Yes, one can develop ovarian cancer after a hysterectomy, but the risk depends entirely on the extent of the surgery. A hysterectomy is the removal of the uterus and does not always include the ovaries or fallopian tubes. When the ovaries remain, the risk of developing ovarian cancer persists, remaining at the pre-surgery baseline. The degree of risk reduction is directly related to which organs were removed.
Defining the Types of Hysterectomy
A hysterectomy is the surgical removal of the uterus. A total hysterectomy removes the uterus and the cervix, while a partial hysterectomy removes only the main body of the uterus, leaving the cervix intact. Neither procedure involves removing the ovaries or fallopian tubes.
To reduce cancer risk, a hysterectomy is often combined with other procedures. An oophorectomy removes one or both ovaries, and a salpingectomy removes one or both fallopian tubes. The most comprehensive procedure is a total hysterectomy with bilateral salpingo-oophorectomy (BSO), which removes the uterus, cervix, fallopian tubes, and ovaries.
The decision to remove the ovaries and fallopian tubes alongside the uterus is based on a patient’s age, cancer risk factors, and the condition being treated. Knowing precisely which organs were removed is fundamental to assessing any remaining cancer risk.
Ovarian Cancer Risk When Ovaries Are Left In Place
When a hysterectomy is performed without removing the ovaries, the lifetime risk of developing ovarian cancer is unchanged. The ovaries continue to function, producing hormones until natural menopause, which is a common reason for retaining them, particularly in younger women. The cancer risk remains because the organs themselves, the site of origin for ovarian cancer, are still present.
The ovaries are still exposed to the same environmental and genetic risk factors as before the surgery, even though the uterus is gone. Research suggests that a large proportion of the most common type, high-grade serous carcinoma, may begin in the fallopian tubes. Therefore, removing the uterus alone does not address this primary source of cancer risk.
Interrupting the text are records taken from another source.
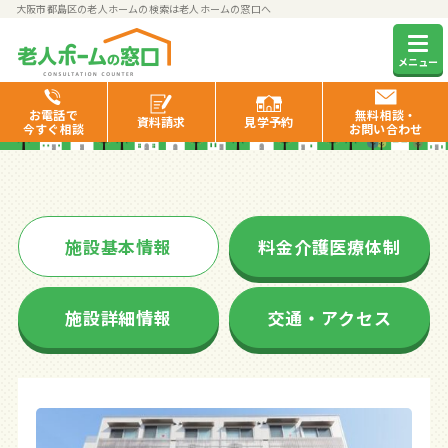
大阪市都島区の老人ホームの検索は老人ホームの窓口へ
たのしい家都島
メニュー
お電話で
無料相談・
資料
請求
見学
予約
今すぐ相談
お問い合わせ
施設基本情報
料金介護医療体制
施設詳細情報
交通・アクセス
A hysterectomy alone may reduce the chance of ovarian cancer by about one-third, though the exact mechanism is not fully understood. The most significant risk reduction is achieved when the fallopian tubes are also removed, even if the ovaries are retained. This procedure is known as opportunistic salpingectomy.
Residual Cancer Risk After Ovaries Are Removed
Even after a bilateral salpingo-oophorectomy (BSO), which removes the ovaries, fallopian tubes, and uterus, a small but quantifiable cancer risk remains. This residual risk is primarily due to Primary Peritoneal Carcinoma (PPC). PPC is a rare cancer that is microscopically and clinically almost identical to the most common type of ovarian cancer.
PPC arises from the peritoneum, the thin tissue lining the abdominal cavity. The cells of the peritoneum, ovaries, and fallopian tubes derive from the same embryonic tissue. This means peritoneal cells can undergo the same malignant changes that cause ovarian cancer. For women who have undergone a BSO, the risk of developing PPC is estimated to be around 1.7 cases per 100,000 person-years.
The fallopian tubes are recognized as the likely origin for many high-grade serous cancers, previously classified as ovarian cancer. Complete removal of the fallopian tubes during a BSO is essential for maximum risk reduction. For women with inherited high-risk mutations, such as BRCA1 or BRCA2, the risk of PPC persists even after BSO.
Proactive Steps for Risk Management
The primary step for managing risk is obtaining and understanding detailed surgical records. Knowing exactly whether a salpingectomy (fallopian tube removal) or oophorectomy (ovary removal) was performed is paramount to accurately assessing future cancer risk. Patients who had a hysterectomy but retained their ovaries require the same ongoing monitoring as the general population.
For women at average risk undergoing a hysterectomy for benign conditions, surgeons often perform an opportunistic salpingectomy. This involves removing the fallopian tubes while leaving the ovaries intact. This procedure significantly reduces the risk of high-grade serous carcinoma, thought to originate in the tubes, without triggering surgical menopause. This approach is not recommended for women with a high genetic risk, who still require BSO for maximum risk reduction.
Genetic counseling and testing are important for those with a strong family history of breast, ovarian, or related cancers. Identifying mutations like BRCA1/2 can lead to personalized risk-reducing strategies, including timely prophylactic surgery. Consulting with a gynecologic oncologist or a women’s health specialist provides current advice based on individual surgical history and genetic profile.